-- Exercise --
Where the word "монитора" shows up in the entries below, please copy the whole line.

──────── Material shown

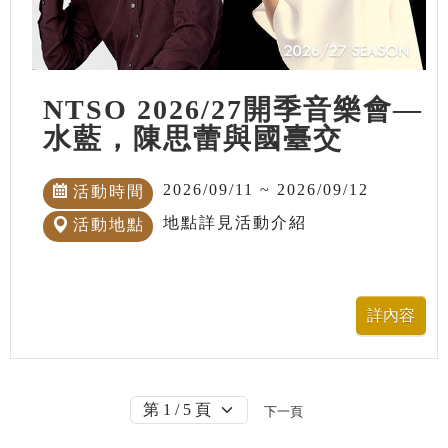
NTSO 2026/27開季音樂會—
水藍，陳思蕾與國臺交
2026/09/11 ~ 2026/09/12
活動時間
地點詳見活動介紹
活動地點
下一頁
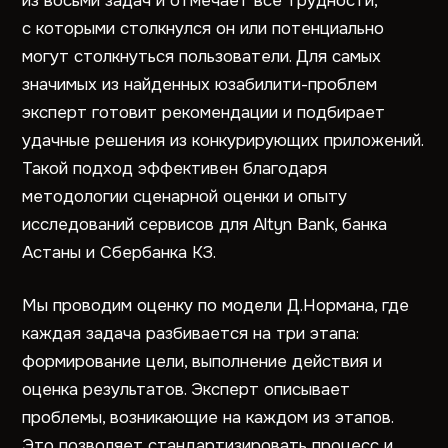
из восьми задач и отмечает все трудности,
с которыми столкнулся он или потенциально
могут столкнуться пользователи. Для самых
значимых из найденных юзабилити-проблем
эксперт готовит рекомендации и подбирает
удачные решения из конкурирующих приложений.
Такой подход эффективен благодаря
методологии сценарной оценки и опыту
исследований сервисов для Altyn Bank, банка
Астаны и Сбербанка КЗ.
Мы проводим оценку по модели Д.Нормана, где
каждая задача разбивается на три этапа:
формирование цели, выполнение действия и
оценка результатов. Эксперт описывает
проблемы, возникающие на каждом из этапов.
Это позволяет стандартизировать процесс и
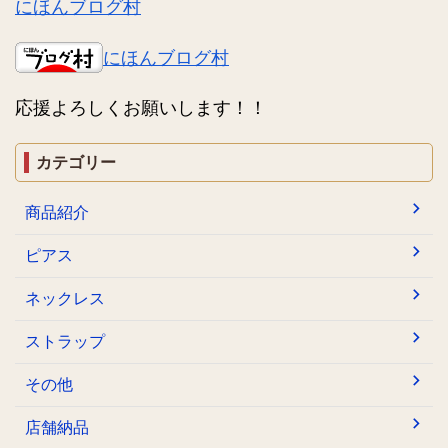
にほんブログ村
にほんブログ村
応援よろしくお願いします！！
カテゴリー
商品紹介
ピアス
ネックレス
ストラップ
その他
店舗納品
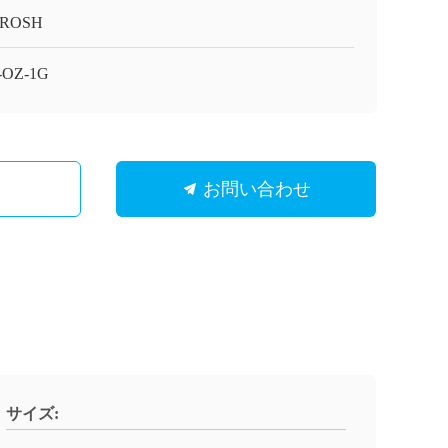
/ROSH
-OZ-1G
お問い合わせ
サイズ:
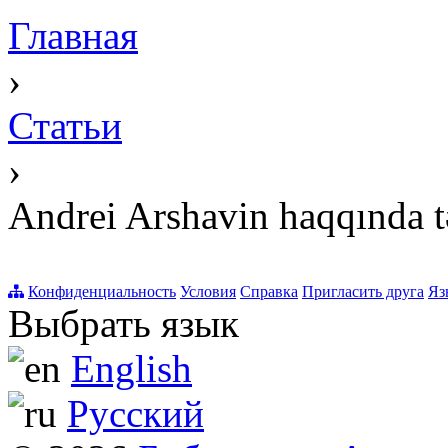
Главная
›
Статьи
›
Andrei Arshavin haqqında t
Конфиденциальность
Условия
Справка
Пригласить друга
Яз
Выбрать язык
English
Русский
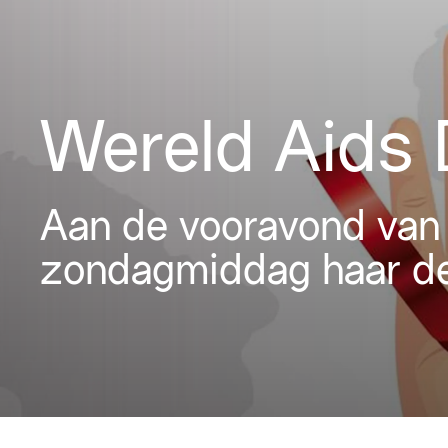
Wereld Aids 
Aan de vooravond van
zondagmiddag haar deu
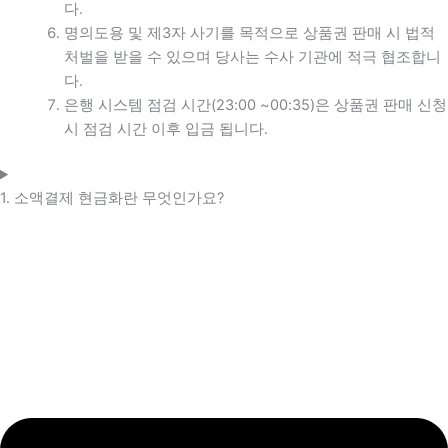
다.
명의도용 및 제3자 사기를 목적으로 상품권 판매 시 법적
처벌을 받을 수 있으며 당사는 수사 기관에 적극 협조합니
다.
은행 시스템 점검 시간(23:00 ~00:35)은 상품권 판매 신청
시 점검 시간 이후 입금 됩니다.
1. 소액결제 현금화란 무엇인가요?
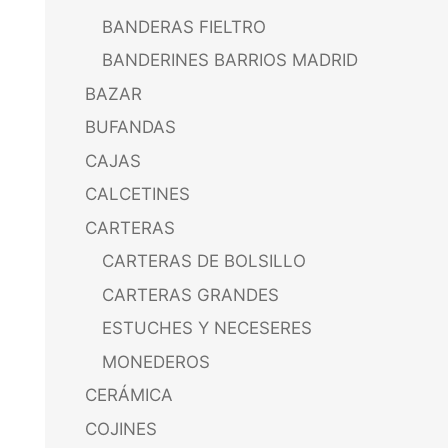
BANDERAS FIELTRO
BANDERINES BARRIOS MADRID
BAZAR
BUFANDAS
CAJAS
CALCETINES
CARTERAS
CARTERAS DE BOLSILLO
CARTERAS GRANDES
ESTUCHES Y NECESERES
MONEDEROS
CERÁMICA
COJINES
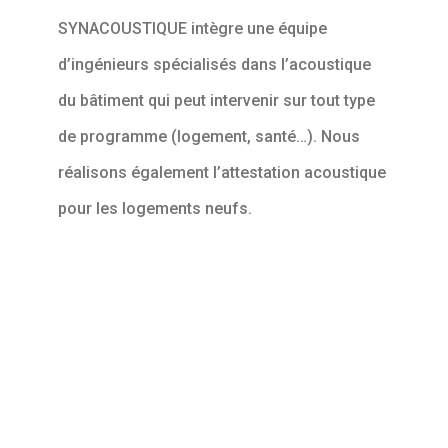
SYNACOUSTIQUE intègre une équipe
d’ingénieurs spécialisés dans l’acoustique
du bâtiment qui peut intervenir sur tout type
de programme (logement, santé…). Nous
réalisons également l’attestation acoustique
pour les logements neufs.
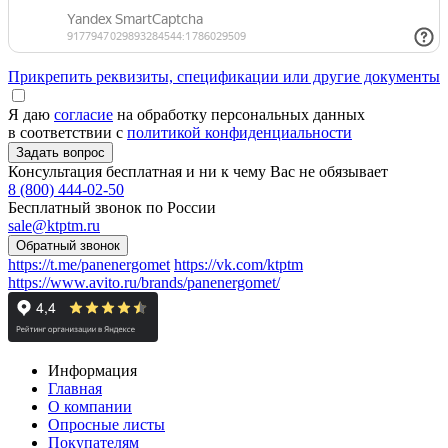
Прикрепить реквизиты, спецификации или другие документы
Я даю
согласие
на обработку персональных данных
в соответствии с
политикой конфиденциальности
Консультация бесплатная и ни к чему Вас не обязывает
8 (800) 444-02-50
Бесплатный звонок по России
sale@ktptm.ru
https://t.me/panenergomet
https://vk.com/ktptm
https://www.avito.ru/brands/panenergomet/
Информация
Главная
О компании
Опросные листы
Покупателям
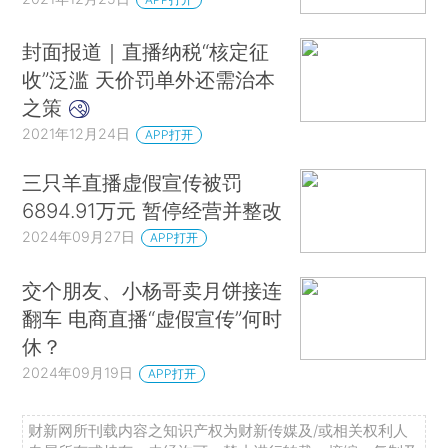
封面报道｜直播纳税“核定征
收”泛滥 天价罚单外还需治本
之策
2021年12月24日
APP打开
三只羊直播虚假宣传被罚
6894.91万元 暂停经营并整改
2024年09月27日
APP打开
交个朋友、小杨哥卖月饼接连
翻车 电商直播“虚假宣传”何时
休？
2024年09月19日
APP打开
财新网所刊载内容之知识产权为财新传媒及/或相关权利人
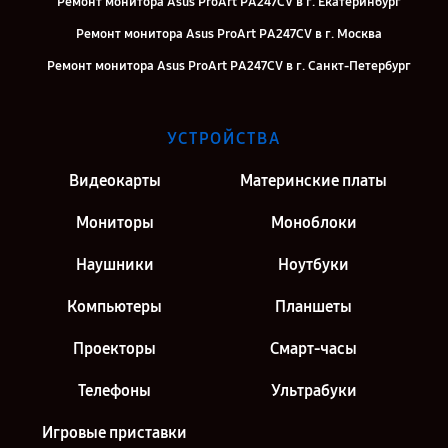
Ремонт монитора Asus ProArt PA247CV в г. Екатеринбург
Ремонт монитора Asus ProArt PA247CV в г. Москва
Ремонт монитора Asus ProArt PA247CV в г. Санкт-Петербург
УСТРОЙСТВА
Видеокарты
Материнские платы
Мониторы
Моноблоки
Наушники
Ноутбуки
Компьютеры
Планшеты
Проекторы
Смарт-часы
Телефоны
Ультрабуки
Игровые приставки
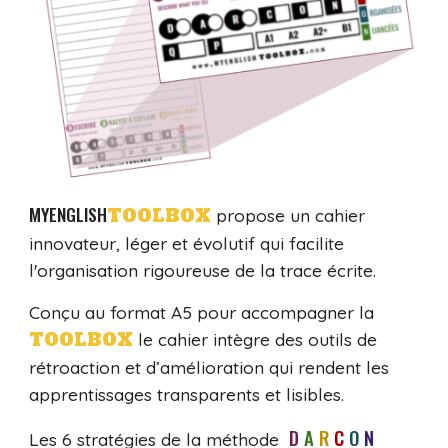
MYENGLISH
TOOLBOX
propose un cahier
innovateur, léger et évolutif qui facilite
l'organisation rigoureuse de la trace écrite.
Conçu au
format A5
pour accompagner la
TOOLBOX
le
cahier intègre des outils de
rétroaction et d’amélioration qui rendent les
apprentissages transparents et lisibles.
D
I
A
I
R
I
C
I
O
I
N
Les
6 stratégies
de
la méthode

────────────────

-- Your response --
Ремонт монитора Asus ProArt PA247CV в г. Екатеринбург
Ремонт монитора Asus ProArt PA247CV в г. Москва
Ремонт монитора Asus ProArt PA247CV в г. Санкт-Петербург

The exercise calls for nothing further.